When creating a reproducible example (reprex) in R, you often want to intersperse your code blocks with clear, readable explanations, headers, or bullet points. By default, if you use standard R comments (like # My Comment), the {reprex} package treats them as code comments and bundles everything into a single, massive R code block.

Fortunately, there is an incredibly elegant way to write native Markdown prose directly inside your R scripts. By leveraging the knitr::spin() syntax, you can tell reprex to render specific lines as markdown text rather than R comments.

The Solution: Use the #' Prefix

To write markdown text that gets rendered outside of R code blocks, simply prefix your prose lines with a hash followed by a single quote: #'. This is the standard syntax used by knitr::spin and roxygen2.
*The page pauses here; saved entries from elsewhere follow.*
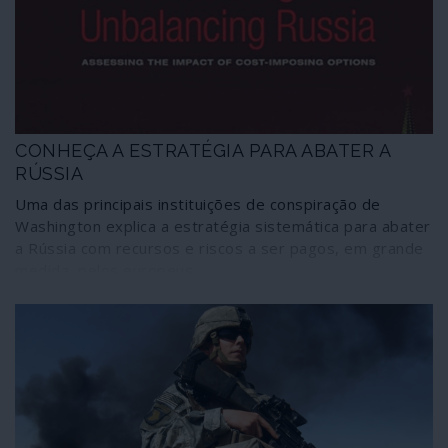
CONHEÇA A ESTRATÉGIA PARA ABATER A
RÚSSIA
Uma das principais instituições de conspiração de
Washington explica a estratégia sistemática para abater
a Rússia com recursos e riscos a ser pagos, em grande
medida, pelos europeus.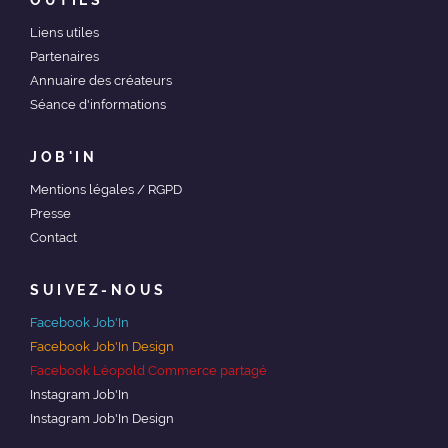
OUTILS
Liens utiles
Partenaires
Annuaire des créateurs
Séance d'informations
JOB'IN
Mentions légales / RGPD
Presse
Contact
SUIVEZ-NOUS
Facebook Job'In
Facebook Job'In Design
Facebook Léopold Commerce partagé
Instagram Job'In
Instagram Job'In Design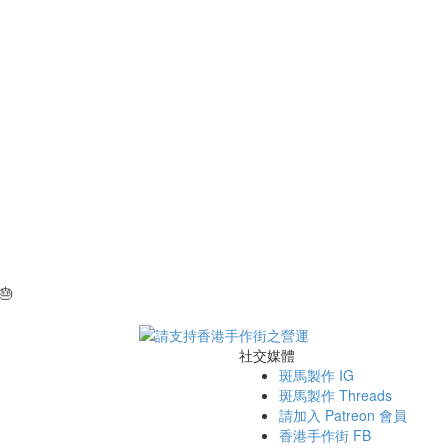
🎂
社交媒體
斑馬製作 IG
斑馬製作 Threads
請加入 Patreon 會員
香港手作街 FB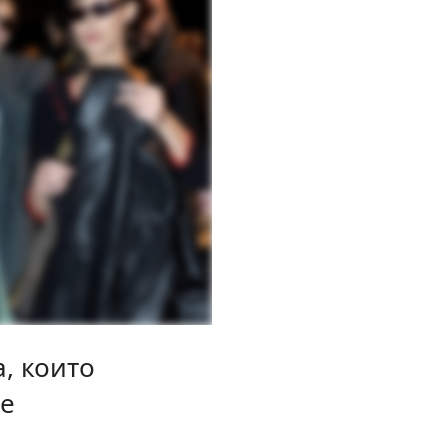
, които
те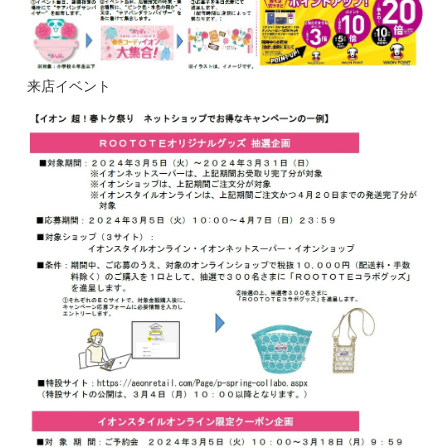
来店イベント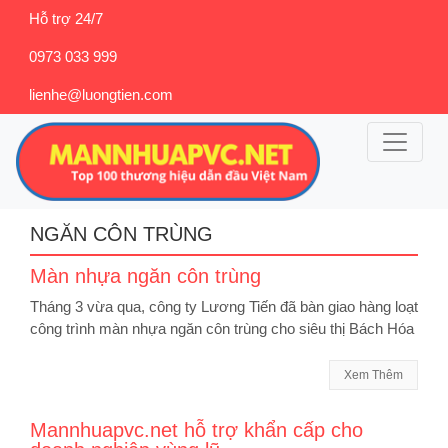
Hỗ trợ 24/7
0973 033 999
lienhe@luongtien.com
NGĂN CÔN TRÙNG
Màn nhựa ngăn côn trùng
Tháng 3 vừa qua, công ty Lương Tiến đã bàn giao hàng loạt
công trình màn nhựa ngăn côn trùng cho siêu thị Bách Hóa
Xem Thêm
Mannhuapvc.net hỗ trợ khẩn cấp cho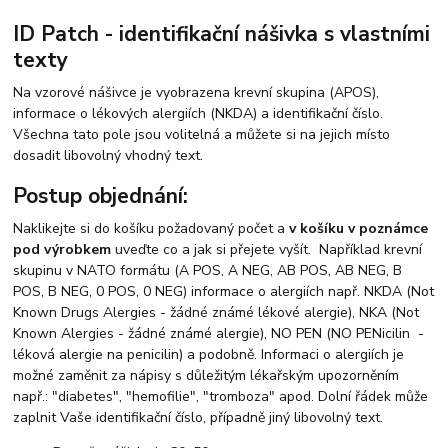
ID Patch - identifikační nášivka s vlastními
texty
Na vzorové nášivce je vyobrazena krevní skupina (APOS),
informace o lékových alergiích (NKDA) a identifikační číslo.
Všechna tato pole jsou volitelná a můžete si na jejich místo
dosadit libovolný vhodný text.
Postup objednání:
Naklikejte si do košíku požadovaný počet a
v košíku v poznámce
pod výrobkem
uveďte co a jak si přejete vyšít. Například krevní
skupinu v NATO formátu (A POS, A NEG, AB POS, AB NEG, B
POS, B NEG, 0 POS, 0 NEG) informace o alergiích např. NKDA (Not
Known Drugs Alergies - žádné známé lékové alergie), NKA (Not
Known Alergies - žádné známé alergie), NO PEN (NO PENicilin -
léková alergie na penicilin) a podobně. Informaci o alergiích je
možné zaměnit za nápisy s důležitým lékařským upozorněním
např.: "diabetes", "hemofilie", "tromboza" apod. Dolní řádek může
zaplnit Vaše identifikační číslo, případně jiný libovolný text.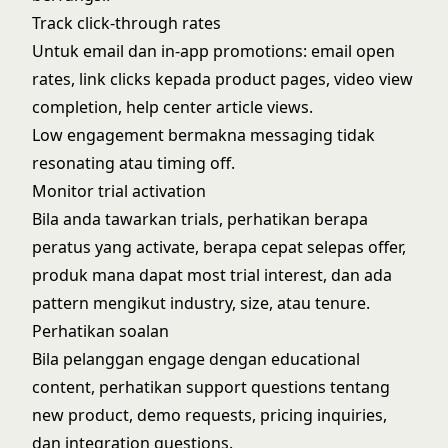
Track click-through rates
Untuk email dan in-app promotions: email open
rates, link clicks kepada product pages, video view
completion, help center article views.
Low engagement bermakna messaging tidak
resonating atau timing off.
Monitor trial activation
Bila anda tawarkan trials, perhatikan berapa
peratus yang activate, berapa cepat selepas offer,
produk mana dapat most trial interest, dan ada
pattern mengikut industry, size, atau tenure.
Perhatikan soalan
Bila pelanggan engage dengan educational
content, perhatikan support questions tentang
new product, demo requests, pricing inquiries,
dan integration questions.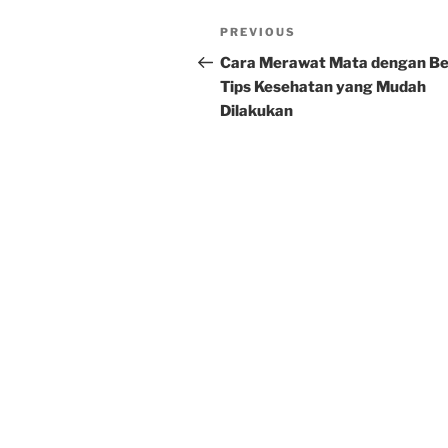
Post
Previous
PREVIOUS
navigation
Post
Cara Merawat Mata dengan Be
Tips Kesehatan yang Mudah
Dilakukan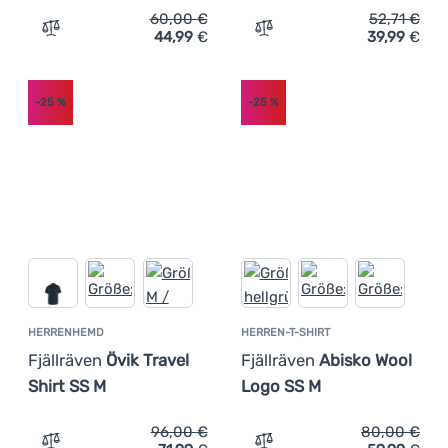
60,00
€
52,71
€
44,99
€
39,99
€
Zum Vergleich 'Damen-T-Shirt Fjällräven Fjällblomster L
Zum Vergleich 'Damen-T-Sh
-25
%
-25
%
HERRENHEMD
HERREN-T-SHIRT
Fjällräven
Övik Travel
Fjällräven
Abisko Wool
Shirt SS M
Logo SS M
96,00
€
80,00
€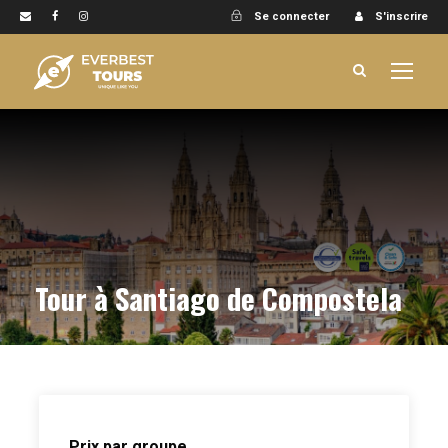
Se connecter
S'inscrire
Tour à Santiago de Compostela
Prix par groupe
Let's look at how to structure your R script to get the exact output you want:

#' ### My Analysis
#' This is an introductory paragraph explaining the logic.
x <- 1:5 # Standard comment

#' Here is some mid-analysis commentary.
mean(x)

How the Output Renders

When you copy the code above to your clipboard and run reprex(), the package automatically parses the #' lines as standard Markdown. The resulting output will look like this:

My Analysis

This is an introductory paragraph explaining the logic.

x <- 1:5 # Standard comment

Here is some mid-analysis commentary.

mean(x)
#> [1] 3

Why This Works

Under the hood, the {reprex} package uses knitr to compile your code. knitr::spin() is a powerful feature that allows you to write a standard R script and "spin" it into an R Markdown document. Any line starting with #' is treated as R Markdown text, while everything else is treated as R code chunks. This keeps your scripts fully runnable as pure R code while still allowing rich formatting when shared on GitHub, Stack Overflow, or Slack.